Researchers from the University of Buffalo use explainable artificial intelligence in a study to effectively detect lung and bronchus cancer mortality rates in patients. The system is capable of making high-level predictions about LBC mortality rates.
It is the first research to use ensemble machine learning with an explainable algorithm for visualizing and understanding spatial heterogeneity of the relationships between LBC mortality and risk factors.
The new study was written by Zia U. Ahmed, Kang Sun, Michael Shelly, and Lina Mu, and it uses explainable artificial intelligence or XAI, to identify key risk factors for LBC mortality.
Explainable artificial intelligence (XAI) was used with a stack-ensemble machine learning model framework to examine and display the spatial distribution of known risk factors’ contributions to lung and bronchus cancer (LBC) death rates across the United States.
Researchers say that smoking prevalence, poverty, and a community’s elevation were most important in predicting LBC mortality rates among the risk factors studied. However, the risk factors and LBC mortality rates were found to vary geographically.
The study mentioned, “Explainable artificial intelligence for exploring spatial variability of lung and bronchus cancer mortality rates in the contiguous USA.”

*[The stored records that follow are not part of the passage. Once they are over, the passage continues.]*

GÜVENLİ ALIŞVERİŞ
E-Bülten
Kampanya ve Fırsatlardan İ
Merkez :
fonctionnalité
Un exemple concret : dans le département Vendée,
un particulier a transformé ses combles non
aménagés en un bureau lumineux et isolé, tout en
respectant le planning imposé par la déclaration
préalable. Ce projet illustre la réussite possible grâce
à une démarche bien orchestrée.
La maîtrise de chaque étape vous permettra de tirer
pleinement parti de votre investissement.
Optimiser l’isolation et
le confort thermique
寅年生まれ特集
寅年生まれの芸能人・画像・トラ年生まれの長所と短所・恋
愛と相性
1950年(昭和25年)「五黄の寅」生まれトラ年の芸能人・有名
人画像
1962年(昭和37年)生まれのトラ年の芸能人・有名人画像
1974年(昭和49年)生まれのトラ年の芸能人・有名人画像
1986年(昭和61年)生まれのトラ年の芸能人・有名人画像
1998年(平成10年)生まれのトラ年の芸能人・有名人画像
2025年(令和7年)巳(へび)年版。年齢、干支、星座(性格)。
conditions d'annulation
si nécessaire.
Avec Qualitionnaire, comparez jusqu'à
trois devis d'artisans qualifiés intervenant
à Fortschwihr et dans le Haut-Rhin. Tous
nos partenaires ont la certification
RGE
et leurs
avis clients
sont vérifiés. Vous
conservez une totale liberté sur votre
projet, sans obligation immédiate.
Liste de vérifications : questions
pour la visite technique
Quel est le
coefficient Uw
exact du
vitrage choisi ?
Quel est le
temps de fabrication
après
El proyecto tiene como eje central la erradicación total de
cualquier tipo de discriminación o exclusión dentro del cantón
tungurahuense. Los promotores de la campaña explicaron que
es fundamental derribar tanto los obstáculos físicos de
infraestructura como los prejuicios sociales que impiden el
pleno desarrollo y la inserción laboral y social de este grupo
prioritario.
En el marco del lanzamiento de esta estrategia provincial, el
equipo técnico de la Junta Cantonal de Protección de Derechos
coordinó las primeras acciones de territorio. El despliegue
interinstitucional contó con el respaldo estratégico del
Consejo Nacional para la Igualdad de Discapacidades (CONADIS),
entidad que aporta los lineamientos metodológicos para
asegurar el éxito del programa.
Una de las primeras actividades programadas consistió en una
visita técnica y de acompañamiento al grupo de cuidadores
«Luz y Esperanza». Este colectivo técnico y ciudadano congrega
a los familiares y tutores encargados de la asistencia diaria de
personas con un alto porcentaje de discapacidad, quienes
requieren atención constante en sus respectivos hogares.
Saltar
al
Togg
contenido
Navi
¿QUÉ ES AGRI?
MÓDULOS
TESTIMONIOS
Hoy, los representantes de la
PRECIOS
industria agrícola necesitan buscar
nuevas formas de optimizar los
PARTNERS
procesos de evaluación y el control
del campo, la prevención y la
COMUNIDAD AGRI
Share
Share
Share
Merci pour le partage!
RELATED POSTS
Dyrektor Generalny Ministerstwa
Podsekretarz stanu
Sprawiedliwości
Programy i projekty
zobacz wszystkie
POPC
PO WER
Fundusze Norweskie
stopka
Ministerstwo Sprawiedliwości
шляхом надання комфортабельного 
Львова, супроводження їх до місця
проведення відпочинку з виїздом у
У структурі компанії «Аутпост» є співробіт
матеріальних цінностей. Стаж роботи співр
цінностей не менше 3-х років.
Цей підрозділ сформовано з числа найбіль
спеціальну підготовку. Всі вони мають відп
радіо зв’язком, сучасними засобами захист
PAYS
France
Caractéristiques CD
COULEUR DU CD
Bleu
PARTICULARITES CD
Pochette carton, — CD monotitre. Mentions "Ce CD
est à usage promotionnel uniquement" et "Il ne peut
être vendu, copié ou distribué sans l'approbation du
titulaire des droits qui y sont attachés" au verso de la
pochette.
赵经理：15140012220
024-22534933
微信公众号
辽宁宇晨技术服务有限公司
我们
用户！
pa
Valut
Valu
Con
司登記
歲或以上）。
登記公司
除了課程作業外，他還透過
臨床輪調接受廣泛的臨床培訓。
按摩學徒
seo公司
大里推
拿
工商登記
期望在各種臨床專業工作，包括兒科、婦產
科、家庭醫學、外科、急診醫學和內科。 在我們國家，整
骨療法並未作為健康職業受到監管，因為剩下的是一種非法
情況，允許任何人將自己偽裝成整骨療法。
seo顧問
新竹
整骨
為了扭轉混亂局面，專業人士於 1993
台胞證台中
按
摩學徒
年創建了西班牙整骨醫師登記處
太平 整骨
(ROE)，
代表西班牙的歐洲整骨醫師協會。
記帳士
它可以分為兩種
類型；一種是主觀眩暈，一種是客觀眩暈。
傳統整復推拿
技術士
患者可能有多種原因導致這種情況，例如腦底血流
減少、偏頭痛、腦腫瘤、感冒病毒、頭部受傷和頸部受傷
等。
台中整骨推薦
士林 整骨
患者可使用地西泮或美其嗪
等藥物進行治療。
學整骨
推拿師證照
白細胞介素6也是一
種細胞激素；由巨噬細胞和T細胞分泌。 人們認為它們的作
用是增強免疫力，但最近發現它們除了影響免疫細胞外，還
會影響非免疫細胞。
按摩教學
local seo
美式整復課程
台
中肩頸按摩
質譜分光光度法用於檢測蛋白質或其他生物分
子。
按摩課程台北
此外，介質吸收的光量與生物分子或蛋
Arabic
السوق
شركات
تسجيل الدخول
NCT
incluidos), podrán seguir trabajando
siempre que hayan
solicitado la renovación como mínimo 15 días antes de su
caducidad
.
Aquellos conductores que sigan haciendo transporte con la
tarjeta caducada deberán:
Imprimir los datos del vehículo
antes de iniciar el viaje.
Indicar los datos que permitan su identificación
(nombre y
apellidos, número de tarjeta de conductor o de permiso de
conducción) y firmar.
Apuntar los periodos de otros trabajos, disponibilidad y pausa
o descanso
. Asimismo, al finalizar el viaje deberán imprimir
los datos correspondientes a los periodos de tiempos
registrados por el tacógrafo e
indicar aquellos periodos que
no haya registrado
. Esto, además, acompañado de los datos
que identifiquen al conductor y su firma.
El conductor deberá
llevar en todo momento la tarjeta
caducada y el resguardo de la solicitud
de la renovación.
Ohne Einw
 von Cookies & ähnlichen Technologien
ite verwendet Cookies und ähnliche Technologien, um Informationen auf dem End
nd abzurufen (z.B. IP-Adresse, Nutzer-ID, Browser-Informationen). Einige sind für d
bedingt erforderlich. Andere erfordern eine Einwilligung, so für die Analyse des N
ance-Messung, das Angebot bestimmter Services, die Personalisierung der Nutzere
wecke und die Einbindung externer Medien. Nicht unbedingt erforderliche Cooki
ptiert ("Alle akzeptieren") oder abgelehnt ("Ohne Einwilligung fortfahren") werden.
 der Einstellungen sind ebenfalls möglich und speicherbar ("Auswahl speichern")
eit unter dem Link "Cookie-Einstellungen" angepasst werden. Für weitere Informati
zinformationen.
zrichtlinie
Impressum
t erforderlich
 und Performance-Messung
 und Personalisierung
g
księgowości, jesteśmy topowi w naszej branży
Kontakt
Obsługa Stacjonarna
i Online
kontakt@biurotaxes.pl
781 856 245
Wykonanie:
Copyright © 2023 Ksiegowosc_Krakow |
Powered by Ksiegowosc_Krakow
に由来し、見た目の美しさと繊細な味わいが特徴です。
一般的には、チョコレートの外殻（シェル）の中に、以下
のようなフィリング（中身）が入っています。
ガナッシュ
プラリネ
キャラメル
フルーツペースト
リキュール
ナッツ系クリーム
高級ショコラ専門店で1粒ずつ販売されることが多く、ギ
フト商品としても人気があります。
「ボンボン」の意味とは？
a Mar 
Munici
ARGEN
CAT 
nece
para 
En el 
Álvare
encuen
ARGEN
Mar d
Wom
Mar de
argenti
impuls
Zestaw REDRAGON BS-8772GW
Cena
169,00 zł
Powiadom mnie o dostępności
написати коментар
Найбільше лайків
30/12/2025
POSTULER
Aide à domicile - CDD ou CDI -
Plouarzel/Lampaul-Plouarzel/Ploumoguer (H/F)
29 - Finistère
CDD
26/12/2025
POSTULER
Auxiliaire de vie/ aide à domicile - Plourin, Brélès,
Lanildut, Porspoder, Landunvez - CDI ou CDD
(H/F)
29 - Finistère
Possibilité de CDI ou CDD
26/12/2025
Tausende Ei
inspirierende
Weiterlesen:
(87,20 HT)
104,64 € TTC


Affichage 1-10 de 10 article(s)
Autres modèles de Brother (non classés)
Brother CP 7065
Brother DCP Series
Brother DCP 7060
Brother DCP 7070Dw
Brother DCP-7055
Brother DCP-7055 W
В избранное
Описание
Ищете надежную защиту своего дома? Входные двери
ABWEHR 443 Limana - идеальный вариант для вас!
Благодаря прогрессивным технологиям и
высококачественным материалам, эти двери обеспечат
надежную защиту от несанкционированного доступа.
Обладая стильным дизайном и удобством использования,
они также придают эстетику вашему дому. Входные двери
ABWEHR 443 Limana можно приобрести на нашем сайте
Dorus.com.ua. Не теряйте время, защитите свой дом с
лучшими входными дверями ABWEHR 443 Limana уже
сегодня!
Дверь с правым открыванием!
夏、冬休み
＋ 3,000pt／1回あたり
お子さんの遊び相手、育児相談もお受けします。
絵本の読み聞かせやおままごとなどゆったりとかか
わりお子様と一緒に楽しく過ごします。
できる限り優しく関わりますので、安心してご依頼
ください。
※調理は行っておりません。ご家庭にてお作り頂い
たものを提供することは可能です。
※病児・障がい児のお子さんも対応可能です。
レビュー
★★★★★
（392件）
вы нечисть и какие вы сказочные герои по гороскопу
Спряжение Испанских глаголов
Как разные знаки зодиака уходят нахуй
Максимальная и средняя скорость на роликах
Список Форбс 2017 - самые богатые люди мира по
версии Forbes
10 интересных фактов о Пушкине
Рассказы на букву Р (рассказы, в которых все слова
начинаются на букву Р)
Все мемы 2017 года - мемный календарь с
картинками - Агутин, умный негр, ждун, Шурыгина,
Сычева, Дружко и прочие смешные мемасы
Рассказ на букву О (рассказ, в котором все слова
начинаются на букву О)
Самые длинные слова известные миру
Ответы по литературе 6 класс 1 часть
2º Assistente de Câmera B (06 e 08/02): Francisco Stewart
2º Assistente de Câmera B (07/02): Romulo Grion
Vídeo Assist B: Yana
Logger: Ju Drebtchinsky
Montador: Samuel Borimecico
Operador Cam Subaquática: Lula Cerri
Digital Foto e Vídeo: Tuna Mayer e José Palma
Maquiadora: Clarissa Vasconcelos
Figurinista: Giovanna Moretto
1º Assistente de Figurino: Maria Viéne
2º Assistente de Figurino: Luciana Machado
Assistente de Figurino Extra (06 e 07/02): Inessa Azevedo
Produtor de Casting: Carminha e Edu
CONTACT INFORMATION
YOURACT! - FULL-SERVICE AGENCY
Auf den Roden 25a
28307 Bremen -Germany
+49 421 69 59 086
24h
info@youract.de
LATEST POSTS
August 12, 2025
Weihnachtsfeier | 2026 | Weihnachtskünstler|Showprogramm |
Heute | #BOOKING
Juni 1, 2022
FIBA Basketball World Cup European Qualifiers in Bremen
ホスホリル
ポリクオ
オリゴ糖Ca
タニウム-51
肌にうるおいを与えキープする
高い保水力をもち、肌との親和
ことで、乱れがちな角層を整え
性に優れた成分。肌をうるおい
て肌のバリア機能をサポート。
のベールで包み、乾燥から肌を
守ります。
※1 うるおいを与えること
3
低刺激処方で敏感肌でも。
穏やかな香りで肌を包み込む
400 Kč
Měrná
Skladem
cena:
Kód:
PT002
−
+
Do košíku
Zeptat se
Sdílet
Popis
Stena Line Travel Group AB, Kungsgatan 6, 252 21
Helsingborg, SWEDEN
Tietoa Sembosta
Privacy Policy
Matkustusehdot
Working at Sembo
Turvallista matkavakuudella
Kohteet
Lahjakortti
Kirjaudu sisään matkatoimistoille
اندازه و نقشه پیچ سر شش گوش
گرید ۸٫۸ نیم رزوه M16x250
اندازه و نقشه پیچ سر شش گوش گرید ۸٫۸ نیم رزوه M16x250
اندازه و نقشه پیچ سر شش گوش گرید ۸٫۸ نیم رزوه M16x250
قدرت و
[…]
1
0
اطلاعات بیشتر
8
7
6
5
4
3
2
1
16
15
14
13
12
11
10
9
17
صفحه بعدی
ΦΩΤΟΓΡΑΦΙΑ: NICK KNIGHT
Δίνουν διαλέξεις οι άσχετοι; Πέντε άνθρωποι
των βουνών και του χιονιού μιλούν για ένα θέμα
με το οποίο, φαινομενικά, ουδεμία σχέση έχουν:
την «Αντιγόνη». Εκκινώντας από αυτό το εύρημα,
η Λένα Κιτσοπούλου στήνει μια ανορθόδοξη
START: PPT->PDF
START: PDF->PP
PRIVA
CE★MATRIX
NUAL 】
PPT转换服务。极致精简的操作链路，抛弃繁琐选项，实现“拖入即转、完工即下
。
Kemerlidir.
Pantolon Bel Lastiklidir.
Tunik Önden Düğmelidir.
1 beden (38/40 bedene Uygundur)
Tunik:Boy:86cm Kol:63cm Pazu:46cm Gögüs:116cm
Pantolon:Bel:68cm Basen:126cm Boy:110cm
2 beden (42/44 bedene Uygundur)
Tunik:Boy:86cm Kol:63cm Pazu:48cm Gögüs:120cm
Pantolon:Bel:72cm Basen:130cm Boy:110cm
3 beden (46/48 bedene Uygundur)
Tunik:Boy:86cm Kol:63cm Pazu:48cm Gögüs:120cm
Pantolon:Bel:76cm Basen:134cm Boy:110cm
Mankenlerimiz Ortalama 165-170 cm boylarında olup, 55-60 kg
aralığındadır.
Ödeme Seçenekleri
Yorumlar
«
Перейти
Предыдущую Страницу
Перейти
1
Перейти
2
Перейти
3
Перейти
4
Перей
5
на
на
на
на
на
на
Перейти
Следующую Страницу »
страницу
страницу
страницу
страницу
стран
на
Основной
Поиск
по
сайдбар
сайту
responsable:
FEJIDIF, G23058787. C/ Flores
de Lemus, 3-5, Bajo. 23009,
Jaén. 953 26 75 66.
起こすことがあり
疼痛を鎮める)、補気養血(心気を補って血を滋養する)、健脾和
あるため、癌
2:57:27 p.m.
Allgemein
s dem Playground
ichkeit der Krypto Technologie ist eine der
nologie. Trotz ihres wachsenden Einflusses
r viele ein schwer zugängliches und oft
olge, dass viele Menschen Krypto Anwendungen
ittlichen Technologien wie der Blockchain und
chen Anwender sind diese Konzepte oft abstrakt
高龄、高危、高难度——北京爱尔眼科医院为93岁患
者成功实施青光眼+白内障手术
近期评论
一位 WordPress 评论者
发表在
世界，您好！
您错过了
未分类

Researchers used five base-learners, namely the generalized linear model (GLM), random forest (R.F.), Gradient boosting machine (GBM), extreme Gradient boosting machine (XGBoost), and Deep Neural Network (DNN), to develop the stack-ensemble models. With more data and multiple models, A.I. algorithms operate better, making the stack ensemble model more effective than any single model.
“The results matter because the U.S. is a spatially heterogeneous environment. There is a wide variety in socioeconomic factors and education levels — essentially, one size does not fit all. Here local interpretation of machine learning models is more important than global interpretation,” said Ahmed.